ASSIGNED TASK ▸
Provide only the number of lines in the data below that contain the word "partir".

Collected data ▸
((

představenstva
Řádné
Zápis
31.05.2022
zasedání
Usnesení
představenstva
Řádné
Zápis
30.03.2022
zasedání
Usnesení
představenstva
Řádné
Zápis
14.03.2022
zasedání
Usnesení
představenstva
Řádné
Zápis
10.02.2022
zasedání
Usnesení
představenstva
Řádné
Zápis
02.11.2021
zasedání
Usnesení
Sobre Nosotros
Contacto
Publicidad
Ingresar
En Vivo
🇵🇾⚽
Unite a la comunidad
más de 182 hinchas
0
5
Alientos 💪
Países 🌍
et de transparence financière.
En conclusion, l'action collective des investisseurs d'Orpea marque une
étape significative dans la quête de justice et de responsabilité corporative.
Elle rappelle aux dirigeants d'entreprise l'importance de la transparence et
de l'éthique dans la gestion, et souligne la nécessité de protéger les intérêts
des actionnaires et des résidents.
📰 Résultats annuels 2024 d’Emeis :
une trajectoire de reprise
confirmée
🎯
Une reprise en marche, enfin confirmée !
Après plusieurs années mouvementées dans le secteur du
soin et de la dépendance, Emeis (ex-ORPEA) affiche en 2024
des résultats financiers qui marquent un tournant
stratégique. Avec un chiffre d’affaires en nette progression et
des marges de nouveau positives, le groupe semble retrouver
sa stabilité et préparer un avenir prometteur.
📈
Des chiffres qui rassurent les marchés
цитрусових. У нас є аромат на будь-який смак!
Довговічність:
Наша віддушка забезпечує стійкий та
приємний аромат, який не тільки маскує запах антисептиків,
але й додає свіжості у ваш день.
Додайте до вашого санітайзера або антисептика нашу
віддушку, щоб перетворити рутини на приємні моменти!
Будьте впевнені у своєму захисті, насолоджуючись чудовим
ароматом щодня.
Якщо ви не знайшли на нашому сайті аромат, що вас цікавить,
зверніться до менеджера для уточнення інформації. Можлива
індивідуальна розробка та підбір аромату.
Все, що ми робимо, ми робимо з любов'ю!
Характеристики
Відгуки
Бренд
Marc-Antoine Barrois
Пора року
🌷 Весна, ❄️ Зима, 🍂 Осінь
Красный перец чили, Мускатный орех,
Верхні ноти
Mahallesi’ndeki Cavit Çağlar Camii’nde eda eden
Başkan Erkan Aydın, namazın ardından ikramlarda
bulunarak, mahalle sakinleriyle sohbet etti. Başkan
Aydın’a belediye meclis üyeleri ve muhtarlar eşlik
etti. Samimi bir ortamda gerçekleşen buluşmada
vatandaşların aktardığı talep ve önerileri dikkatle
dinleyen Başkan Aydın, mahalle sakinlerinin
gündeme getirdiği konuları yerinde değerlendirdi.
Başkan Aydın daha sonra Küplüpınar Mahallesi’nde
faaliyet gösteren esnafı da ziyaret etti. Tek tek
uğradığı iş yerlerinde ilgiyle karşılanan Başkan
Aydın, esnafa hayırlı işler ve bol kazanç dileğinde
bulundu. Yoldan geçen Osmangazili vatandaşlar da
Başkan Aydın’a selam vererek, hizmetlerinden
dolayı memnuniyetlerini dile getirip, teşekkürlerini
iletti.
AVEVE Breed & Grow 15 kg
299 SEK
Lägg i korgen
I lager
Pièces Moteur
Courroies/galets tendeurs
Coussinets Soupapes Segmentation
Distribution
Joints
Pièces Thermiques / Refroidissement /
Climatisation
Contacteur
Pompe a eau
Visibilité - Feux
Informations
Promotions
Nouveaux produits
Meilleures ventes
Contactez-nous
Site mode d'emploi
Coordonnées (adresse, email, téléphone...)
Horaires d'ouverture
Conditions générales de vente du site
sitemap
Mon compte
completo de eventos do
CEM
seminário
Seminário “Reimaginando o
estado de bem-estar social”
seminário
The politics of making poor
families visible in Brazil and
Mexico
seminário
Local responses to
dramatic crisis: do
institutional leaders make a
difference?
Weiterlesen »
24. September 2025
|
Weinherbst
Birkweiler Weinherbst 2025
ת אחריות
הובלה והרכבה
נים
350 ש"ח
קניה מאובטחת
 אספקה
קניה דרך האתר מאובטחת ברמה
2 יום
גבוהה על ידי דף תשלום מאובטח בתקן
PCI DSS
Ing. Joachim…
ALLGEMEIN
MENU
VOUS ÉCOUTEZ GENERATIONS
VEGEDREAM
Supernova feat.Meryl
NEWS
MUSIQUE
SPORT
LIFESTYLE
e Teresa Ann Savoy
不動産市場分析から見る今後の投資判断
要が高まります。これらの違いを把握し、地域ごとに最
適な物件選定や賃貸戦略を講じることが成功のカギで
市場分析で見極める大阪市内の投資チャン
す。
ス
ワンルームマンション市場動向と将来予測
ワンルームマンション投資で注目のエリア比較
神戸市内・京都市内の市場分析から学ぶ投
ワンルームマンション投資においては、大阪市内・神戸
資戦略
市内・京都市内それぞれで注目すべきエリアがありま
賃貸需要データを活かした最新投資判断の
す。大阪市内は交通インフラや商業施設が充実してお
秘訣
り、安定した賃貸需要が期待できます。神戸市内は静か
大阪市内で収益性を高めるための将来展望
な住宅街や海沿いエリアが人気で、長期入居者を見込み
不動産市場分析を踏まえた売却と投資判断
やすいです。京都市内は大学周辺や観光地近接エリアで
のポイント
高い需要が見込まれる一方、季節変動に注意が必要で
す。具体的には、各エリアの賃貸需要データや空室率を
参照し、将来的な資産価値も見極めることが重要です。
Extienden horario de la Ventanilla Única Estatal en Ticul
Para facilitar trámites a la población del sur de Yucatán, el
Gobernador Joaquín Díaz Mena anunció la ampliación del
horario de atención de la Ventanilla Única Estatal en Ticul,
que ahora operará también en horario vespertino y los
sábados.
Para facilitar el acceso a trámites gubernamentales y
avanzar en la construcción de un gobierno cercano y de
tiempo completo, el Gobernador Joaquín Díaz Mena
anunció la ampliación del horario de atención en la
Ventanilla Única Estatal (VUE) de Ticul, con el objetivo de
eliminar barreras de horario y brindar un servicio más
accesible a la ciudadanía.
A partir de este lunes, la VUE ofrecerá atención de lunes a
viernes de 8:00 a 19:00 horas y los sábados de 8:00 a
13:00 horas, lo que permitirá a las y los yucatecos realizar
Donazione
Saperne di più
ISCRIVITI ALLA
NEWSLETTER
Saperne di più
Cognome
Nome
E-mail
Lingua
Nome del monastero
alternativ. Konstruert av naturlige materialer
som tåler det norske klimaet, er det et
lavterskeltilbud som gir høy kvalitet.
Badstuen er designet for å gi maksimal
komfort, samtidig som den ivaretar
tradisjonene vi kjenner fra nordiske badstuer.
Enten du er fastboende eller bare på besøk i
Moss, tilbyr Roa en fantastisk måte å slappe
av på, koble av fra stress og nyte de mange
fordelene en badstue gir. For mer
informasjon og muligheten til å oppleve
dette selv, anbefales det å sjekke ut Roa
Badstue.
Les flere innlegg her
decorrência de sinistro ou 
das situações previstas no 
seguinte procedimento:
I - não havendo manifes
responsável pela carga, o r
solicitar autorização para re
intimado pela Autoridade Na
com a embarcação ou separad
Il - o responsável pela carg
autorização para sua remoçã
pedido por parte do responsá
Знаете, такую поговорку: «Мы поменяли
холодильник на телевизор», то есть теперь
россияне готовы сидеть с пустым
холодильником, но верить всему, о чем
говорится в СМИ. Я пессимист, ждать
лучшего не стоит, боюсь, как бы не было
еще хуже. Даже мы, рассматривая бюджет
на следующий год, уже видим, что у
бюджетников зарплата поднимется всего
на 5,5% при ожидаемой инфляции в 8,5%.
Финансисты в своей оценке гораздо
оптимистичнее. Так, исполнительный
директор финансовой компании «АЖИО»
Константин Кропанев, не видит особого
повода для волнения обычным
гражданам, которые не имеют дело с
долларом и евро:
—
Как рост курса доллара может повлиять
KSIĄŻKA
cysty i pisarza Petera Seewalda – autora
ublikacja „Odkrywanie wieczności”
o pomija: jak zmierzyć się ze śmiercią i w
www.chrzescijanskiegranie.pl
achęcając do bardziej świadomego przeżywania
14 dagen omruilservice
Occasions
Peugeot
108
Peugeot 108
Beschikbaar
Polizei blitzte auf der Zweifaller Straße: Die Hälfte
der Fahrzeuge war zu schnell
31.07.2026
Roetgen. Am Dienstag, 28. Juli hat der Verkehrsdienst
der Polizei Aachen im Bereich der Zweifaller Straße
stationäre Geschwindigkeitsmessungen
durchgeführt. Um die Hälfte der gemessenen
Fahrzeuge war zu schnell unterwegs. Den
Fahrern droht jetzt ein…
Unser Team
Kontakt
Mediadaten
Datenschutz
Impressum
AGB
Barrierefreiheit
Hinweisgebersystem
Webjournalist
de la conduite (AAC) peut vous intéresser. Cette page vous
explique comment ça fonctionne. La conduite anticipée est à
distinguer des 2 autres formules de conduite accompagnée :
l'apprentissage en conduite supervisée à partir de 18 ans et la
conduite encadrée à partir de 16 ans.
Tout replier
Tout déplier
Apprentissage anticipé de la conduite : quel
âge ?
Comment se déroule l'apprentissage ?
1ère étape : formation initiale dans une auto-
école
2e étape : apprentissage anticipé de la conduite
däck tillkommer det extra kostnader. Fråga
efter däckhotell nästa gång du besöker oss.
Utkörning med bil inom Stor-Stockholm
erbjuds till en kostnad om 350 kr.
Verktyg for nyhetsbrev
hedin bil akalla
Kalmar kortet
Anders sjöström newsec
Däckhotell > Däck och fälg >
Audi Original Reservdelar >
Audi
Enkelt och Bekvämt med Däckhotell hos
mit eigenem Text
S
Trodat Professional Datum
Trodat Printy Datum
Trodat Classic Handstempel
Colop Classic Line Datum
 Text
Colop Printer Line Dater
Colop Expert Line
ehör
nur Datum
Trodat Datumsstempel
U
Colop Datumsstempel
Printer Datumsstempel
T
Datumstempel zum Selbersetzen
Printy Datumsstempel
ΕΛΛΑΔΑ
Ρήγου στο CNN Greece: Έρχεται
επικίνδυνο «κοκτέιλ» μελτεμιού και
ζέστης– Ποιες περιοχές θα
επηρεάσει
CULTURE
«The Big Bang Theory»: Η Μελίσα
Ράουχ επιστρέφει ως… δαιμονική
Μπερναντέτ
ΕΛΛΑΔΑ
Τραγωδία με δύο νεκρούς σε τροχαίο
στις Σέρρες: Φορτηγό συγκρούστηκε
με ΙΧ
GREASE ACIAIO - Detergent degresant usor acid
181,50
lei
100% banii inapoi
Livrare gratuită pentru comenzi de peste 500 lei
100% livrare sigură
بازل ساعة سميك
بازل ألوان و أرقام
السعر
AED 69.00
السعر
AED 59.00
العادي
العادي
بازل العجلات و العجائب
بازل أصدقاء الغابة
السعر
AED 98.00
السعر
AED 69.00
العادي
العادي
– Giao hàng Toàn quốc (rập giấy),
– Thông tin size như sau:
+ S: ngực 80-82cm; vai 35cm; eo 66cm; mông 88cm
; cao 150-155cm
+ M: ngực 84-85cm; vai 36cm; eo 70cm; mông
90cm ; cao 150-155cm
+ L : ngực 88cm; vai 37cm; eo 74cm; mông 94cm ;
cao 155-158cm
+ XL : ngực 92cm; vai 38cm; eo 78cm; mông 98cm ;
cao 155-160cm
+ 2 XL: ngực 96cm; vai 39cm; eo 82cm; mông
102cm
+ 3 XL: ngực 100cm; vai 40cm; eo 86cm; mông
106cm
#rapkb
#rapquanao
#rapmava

))

TASK ANSWER ▸
3